Copy exactly the stretch of data below from the line with "As melhores campanhas" through the line with "Identidade Visual", including both of those lines.

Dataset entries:
^^^^^^^^^^^^^^^^

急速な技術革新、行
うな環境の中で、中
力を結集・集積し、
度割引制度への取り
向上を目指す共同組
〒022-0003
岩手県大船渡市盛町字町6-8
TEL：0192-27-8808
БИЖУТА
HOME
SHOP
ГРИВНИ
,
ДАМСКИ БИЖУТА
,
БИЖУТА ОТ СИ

^^^^^^^^^^^^^^^^

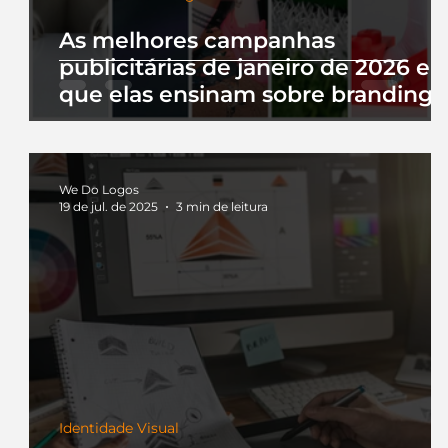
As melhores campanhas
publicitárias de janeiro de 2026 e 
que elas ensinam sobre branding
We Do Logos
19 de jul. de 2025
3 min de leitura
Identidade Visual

^^^^^^^^^^^^^^^^

### Exercise solution
As melhores campanhas
publicitárias de janeiro de 2026 e 
que elas ensinam sobre branding
We Do Logos
19 de jul. de 2025
3 min de leitura
Identidade Visual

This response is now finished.